What the hell just happened Çeviri Türkçe
335 parallel translation
- What the hell just happened?
- Az önce ne oldu?
What the hell just happened?
Az önce neler oldu?
What the hell just happened out there?
Az önce neler oldu?
- What the hell just happened?
- Az önce ne oldu öyle?
Teal'c,..... what the hell just happened to us?
Teal'c,..... az önce bize ne oldu?
- What the hell just happened?
- Ne cehennem oldu az önce?
What the hell just happened?
Neler oldu?
What the hell just happened in there?
Orada ne oldu öyle?
- What the hell just happened?
- Ne oldu şimdi?
What the hell just happened?
Ne oldu şimdi?
What the hell just happened?
Az önce ne oldu öyle?
What the hell just happened?
Ne halt oldu şimdi?
What the hell just happened?
- Ne oldu şimdi ya?
What the hell just happened?
Ne oldu öyle?
Okay, I'm parking the ship right here and we're not leaving until somebody tells me what the hell just happened here.
Tamam, gemiyi buraya park ediyorum. Ve hiçbir yere gitmiyorum biri neler olduğunu anlatıncaya kadar.
Tell me what the hell just happened or I will drop you off at the next rock we find and leave you there!
Ya ne olduğunu anlatırsın ya da bulduğum ilk kaya parçasına atıp çürümeye bırakırım.
What the hell just happened?
- Az önce olan da neydi?
Unprecedented development, by which I mean... what the hell just happened?
Benzeri görülmemiş bir gelişme, yani az önce ne oldu böyle?

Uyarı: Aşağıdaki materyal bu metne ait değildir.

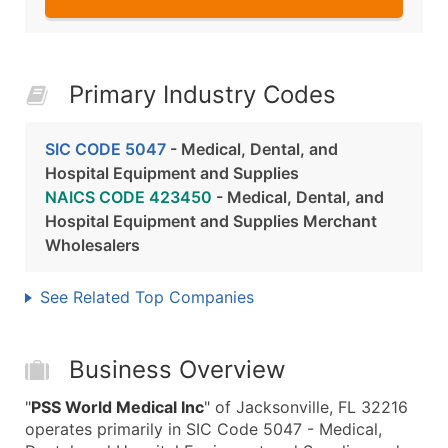
Primary Industry Codes
SIC CODE 5047
- Medical, Dental, and
Hospital Equipment and Supplies
NAICS CODE 423450
- Medical, Dental, and
Hospital Equipment and Supplies Merchant
Wholesalers
See Related Top Companies
Business Overview
"
PSS World Medical Inc
" of Jacksonville, FL 32216
operates primarily in SIC Code 5047 - Medical,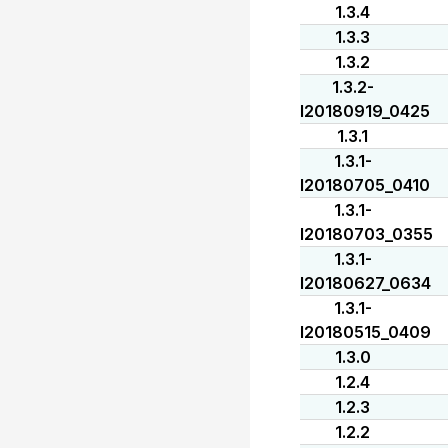
1.3.4
1.3.3
1.3.2
1.3.2-
I20180919_0425
1.3.1
1.3.1-
I20180705_0410
1.3.1-
I20180703_0355
1.3.1-
I20180627_0634
1.3.1-
I20180515_0409
1.3.0
1.2.4
1.2.3
1.2.2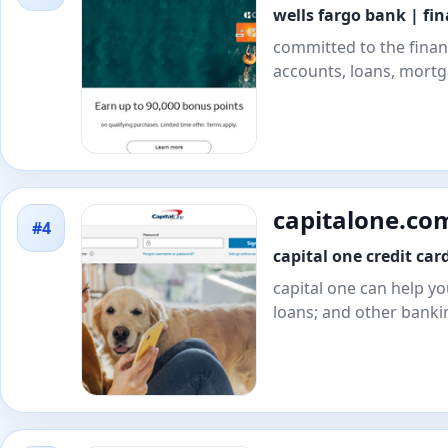
wells fargo bank | fi
committed to the finan
accounts, loans, mortga
capitalone.co
#4
capital one credit car
capital one can help yo
loans; and other banki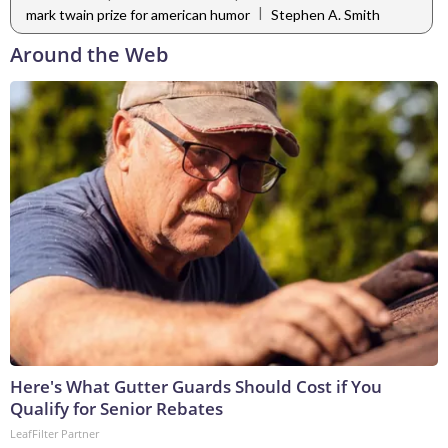
|
mark twain prize for american humor
Stephen A. Smith
Around the Web
Here's What Gutter Guards Should Cost if You
Qualify for Senior Rebates
LeafFilter Partner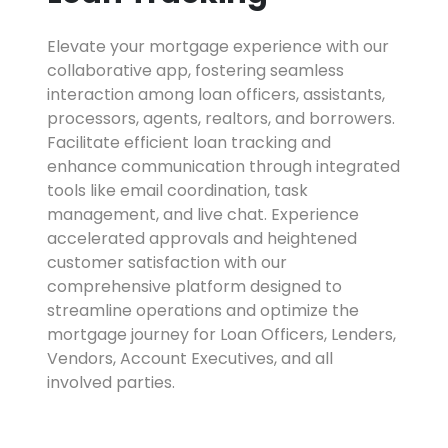
Elevate your mortgage experience with our
collaborative app, fostering seamless
interaction among loan officers, assistants,
processors, agents, realtors, and borrowers.
Facilitate efficient loan tracking and
enhance communication through integrated
tools like email coordination, task
management, and live chat. Experience
accelerated approvals and heightened
customer satisfaction with our
comprehensive platform designed to
streamline operations and optimize the
mortgage journey for Loan Officers, Lenders,
Vendors, Account Executives, and all
involved parties.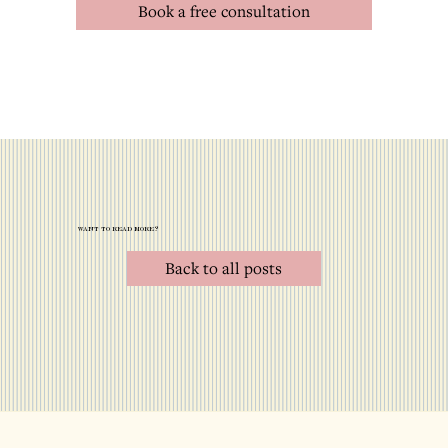
Book a free consultation
want to read more?
Back to all posts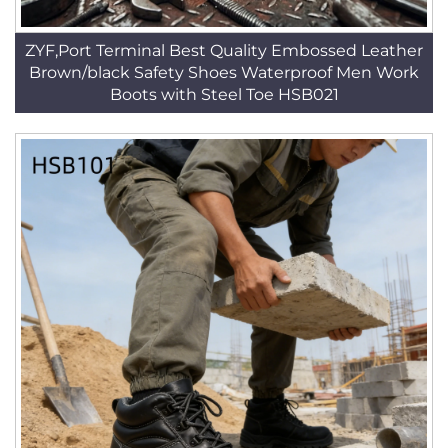
ZYF,Port Terminal Best Quality Embossed Leather
Brown/black Safety Shoes Waterproof Men Work
Boots with Steel Toe HSB021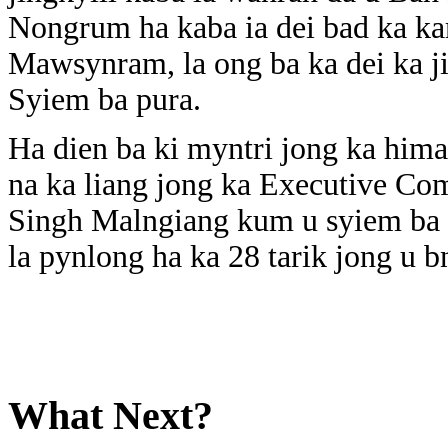
Nongrum ha kaba ia dei bad ka k
Mawsynram, la ong ba ka dei ka jin
Syiem ba pura.
Ha dien ba ki myntri jong ka him
na ka liang jong ka Executive C
Singh Malngiang kum u syiem ba pu
la pynlong ha ka 28 tarik jong u
What Next?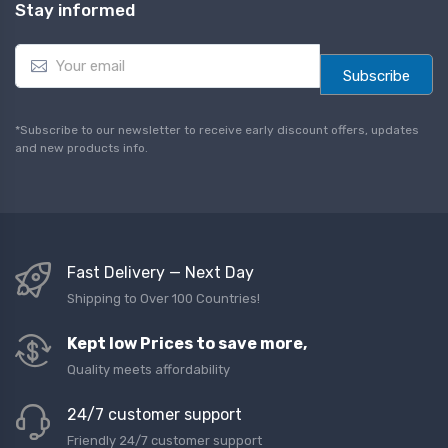
Stay informed
E
m
Subscribe
a
i
l
*Subscribe to our newsletter to receive early discount offers, updates
*
and new products info.
Fast Delivery — Next Day
Shipping to Over 100 Countries!
Kept low Prices to save more,
Quality meets affordability
24/7 customer support
Friendly 24/7 customer support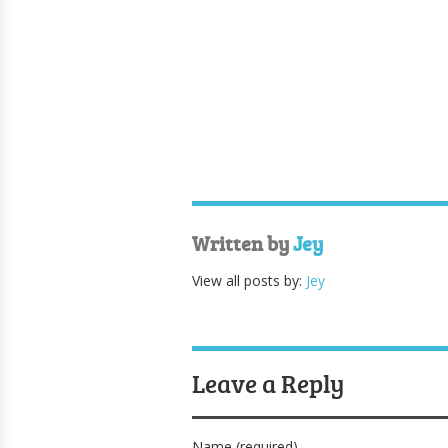
Written by
Jey
View all posts by:
Jey
Leave a Reply
Name (required)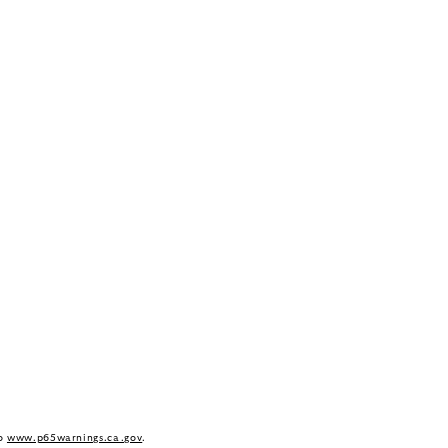
to
www.p65warnings.ca.gov
.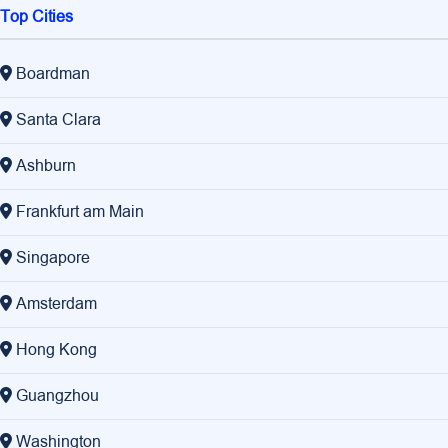
Top Cities
Boardman
Santa Clara
Ashburn
Frankfurt am Main
Singapore
Amsterdam
Hong Kong
Guangzhou
Washington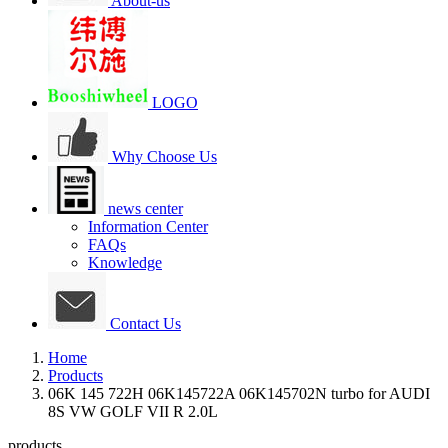
About-us
LOGO
Why Choose Us
news center
Information Center
FAQs
Knowledge
Contact Us
Home
Products
06K 145 722H 06K145722A 06K145702N turbo for AUDI
8S VW GOLF VII R 2.0L
products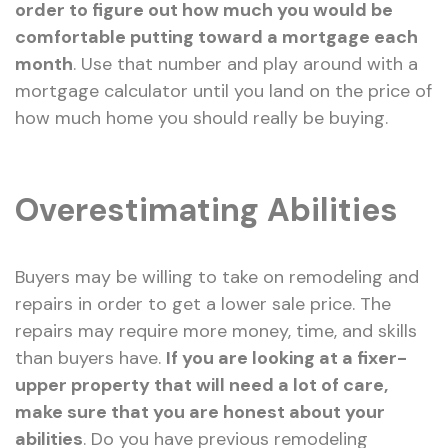
order to figure out how much you would be
comfortable putting toward a mortgage each
month
. Use that number and play around with a
mortgage calculator until you land on the price of
how much home you should really be buying.
Overestimating Abilities
Buyers may be willing to take on remodeling and
repairs in order to get a lower sale price. The
repairs may require more money, time, and skills
than buyers have.
If you are looking at a fixer-
upper property that will need a lot of care,
make sure that you are honest about your
abilities
. Do you have previous remodeling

What the hell just happened?
Ne halt oldu?
What the hell just happened?
Burada neler oluyor?
what the hell just happened?
Ne halt oldu?
- What the hell just happened?
- Az önce ne haltlar döndü? - Rahatla.
What the hell just happened, Sean?
Az önce ne oldu be, Sean?
- What the hell just happened?
- Neler oldu burada be?
What the hell just happened?
Az önce ne oldu? Bilmiyorum.
... What the hell just happened?
... Az önce ne bok oldu?
- What the hell just happened?
- Bu da neydi?
What the hell just happened back there?
Orada neler oldu?
People are gonna say, " What the hell just happened?
İnsanlar, " Ne oldu şimdi?
What the hell just happened?
Az önce ne oldu?
Okay, what the hell just happened?
Pekala. Az önce olup biten neydi?
What the hell just happened?
Ne halt oldu öyle?
Maybe one of you can tell me what the hell just happened.
Belki biriniz bana, burada ne halt döndüğünü söyleyebilir.
- What the hell just happened? - Rico :
- Demin ne oldu?
- What the hell just happened?
- Demin ne oldu?
What the hell just happened?
Ne oldu?
Now, would you be so kind as to tell me just what the hell happened?
Bana olanları anlatmak lütfunda bulunur musunuz?
Do you ever find yourself sitting out here on the edge of the highway in your squad car, you got your radar gun in hand been out here for four hours, in which only three cars have passed all under the speed limit and wonder just what the hell happened to your life?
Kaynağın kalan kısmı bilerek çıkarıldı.